Correlation of NMR in contrast with the Corcoran and Page (25) methods for mannitol analysis was achieved by means of the linear regression analysis (r correlation factor). The r correlation factor was also applied in the comparison of percentage of CE, percentage of MA, and CE/MA with duration of disease, glycosylated hemoglobin, and amount of insulin therapy.
Informed consent was obtained from the patients or children's parents before submitting to the CE/MA test. The test is noninvasive and was well tolerated, as expected, by all patients and control subjects.
All values are express as mean ± standard error. The orally administered sugars were well tolerated by patients and control subjects; there were no symptoms suggestive of lactose intolerance. All urine specimens were free of aldehydes and ketone bodies.
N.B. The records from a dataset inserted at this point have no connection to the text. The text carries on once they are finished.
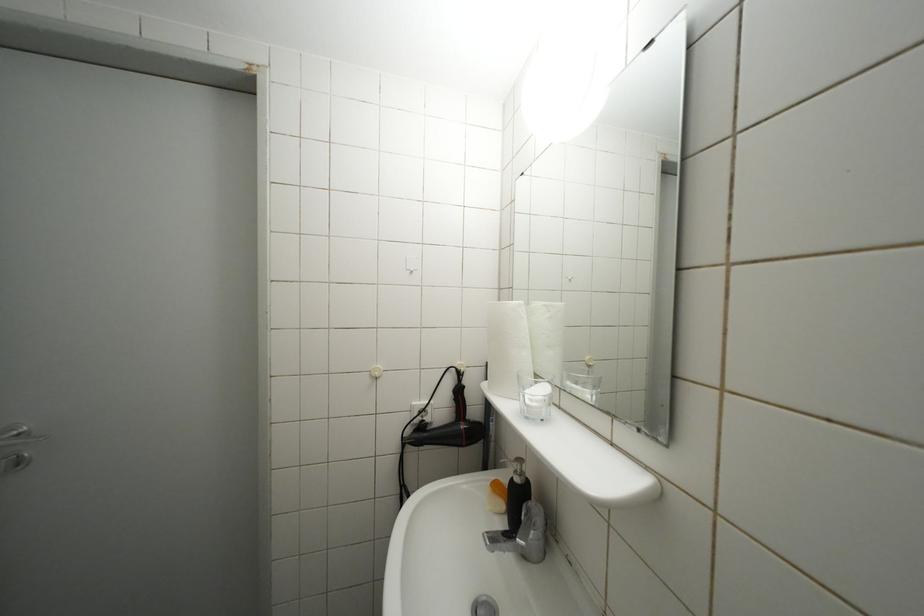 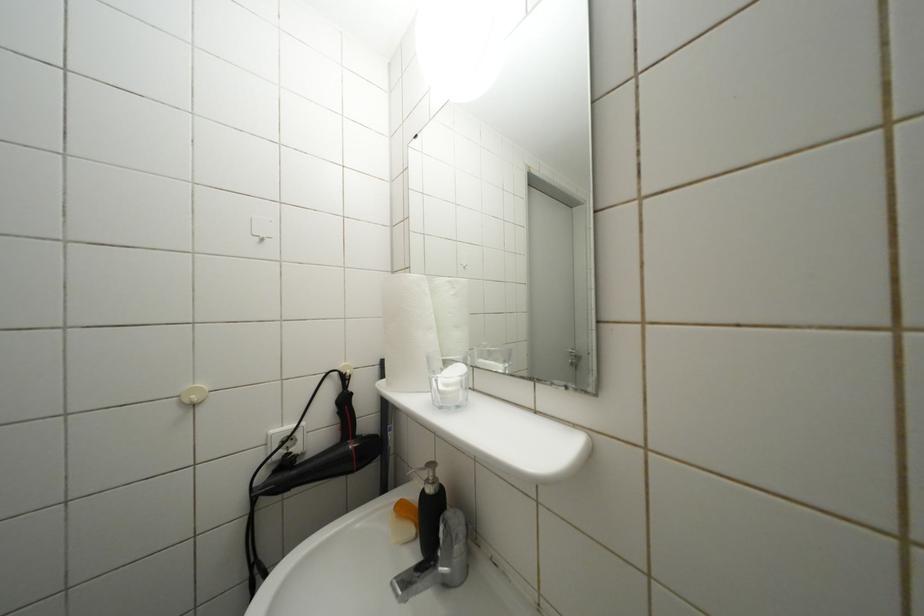 Question: Which direction would the cameraman need to move to produce the second image? Reply with the corresponding letter.

Choices:
 (A) Left
 (B) Right
 (C) Forward
 (D) Backward

Answer: (C) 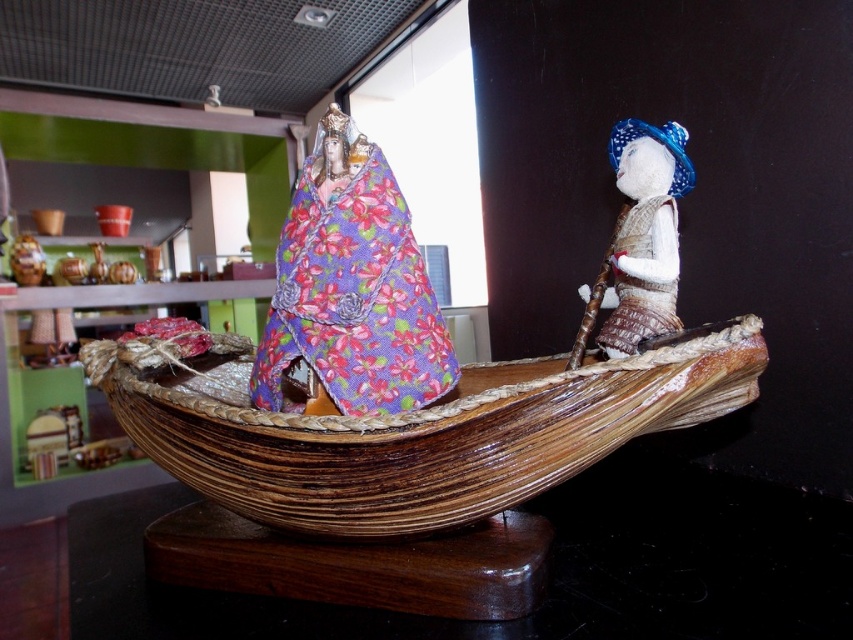 Question: Can you confirm if wooden boat at center is bigger than textured beige doll at right?

Choices:
 (A) no
 (B) yes

Answer: (B)

Question: From the image, what is the correct spatial relationship of wooden boat at center in relation to textured beige doll at right?

Choices:
 (A) right
 (B) left

Answer: (B)

Question: Which point appears closest to the camera in this image?

Choices:
 (A) (363, 273)
 (B) (670, 202)

Answer: (A)

Question: Can you confirm if wooden boat at center is wider than textured beige doll at right?

Choices:
 (A) yes
 (B) no

Answer: (A) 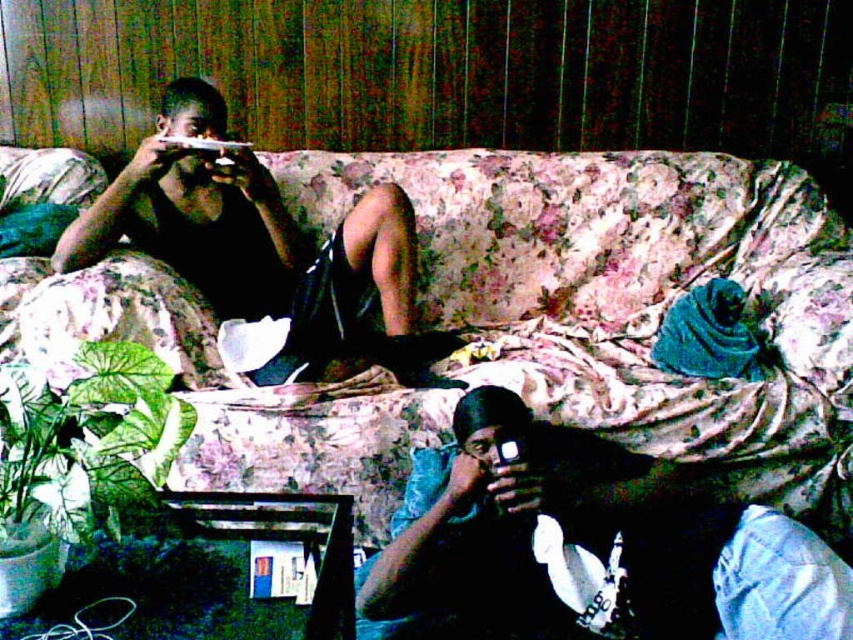 The width and height of the screenshot is (853, 640). What do you see at coordinates (584, 547) in the screenshot? I see `matte black phone at center` at bounding box center [584, 547].

Who is lower down, matte black phone at center or matte black phone at upper left?

matte black phone at center

Who is more forward, (637,472) or (381,220)?

Positioned in front is point (637,472).

At what (x,y) coordinates should I click in order to perform the action: click on matte black phone at center. Please return your answer as a coordinate pair (x, y). The height and width of the screenshot is (640, 853). Looking at the image, I should click on (584, 547). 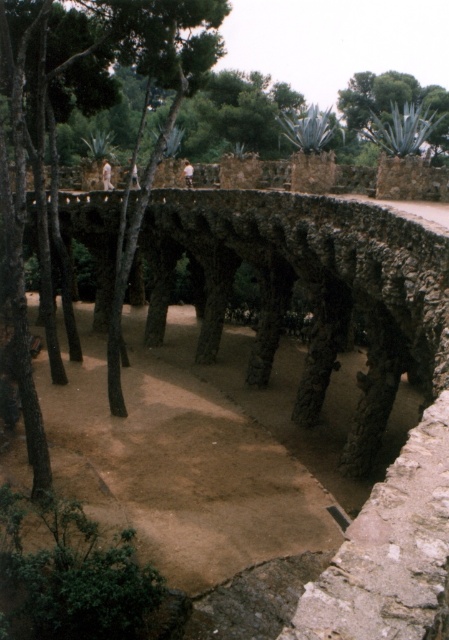 You are a visitor standing on the ground near the rustic stone bridge at center and the white matte shirt at upper center. Which object is taller?

The rustic stone bridge at center is taller than the white matte shirt at upper center.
All the enrolled subjects completed the test, and the individual percentages of recovered molecular probes are shown in Table 1. In 12 healthy children and 20 adult healthy volunteers the CE/MA ratio was 0.016 ± 0.010 and 0.009 ± 0.002, respectively. To define an upper limit of normal range for the data, the mean ± SE for our 32 controls was calculated (0.008 ± 0.010), and values higher than 0.028 (i.e., mean + 2 SD) were considered significantly changed.
In 11 patients with IDDM, glycosuria was present in a range of 0.25-0.50 g/l; therefore, urinary cellobiose was measured by the enzymatic assay in the remaining 20 patients. The median (range) percentages of cellobiose recovered in these 20 patients was 0.0% (range, 0-3.6%) and did not differ significantly from the levels in either group of control subjects.
The mean percentage of mannitol recovered in all 31 children with IDDM was far higher (50.15 ± 4.4%) than in control groups (children, 17.5 ± 2.2%; adults, 31.9 ± 2.5%). The difference in results between the study and the control children's groups was statistically significant (p = 0.003) and also between the study group and the adult control group (p = 0.03). There were higher concentrations than normal upper limit in 22 of 31 patients.
In 16 of these 22 patients and in 4 out of 9 patients with a normal percentage of mannitol excretion, cellobiose was measured. Individual distribution of the percentage of mannitol recovery is shown in Figure 3. A high percentage of mannitol recovery in urine was confirmed by NMR (Figs. 1 and 2; see also the NMR results section).
The median (range) value of the CE/MA ratio in 20 patients with IDDM was 0.0% (range, 0-0.06%), which was not statistically significant when compared with ratios in both control groups. Two patients (Table 1, CA and ML) had values beyond the upper normal limit (mean + 2 SD). In both patients no clinical or laboratory signs of inflammatory or malabsorptive intestinal disease were found, even after 1 year of follow-up. None of the investigated parameters correlated, except percentage of mannitol versus length of disease (r = 0.914).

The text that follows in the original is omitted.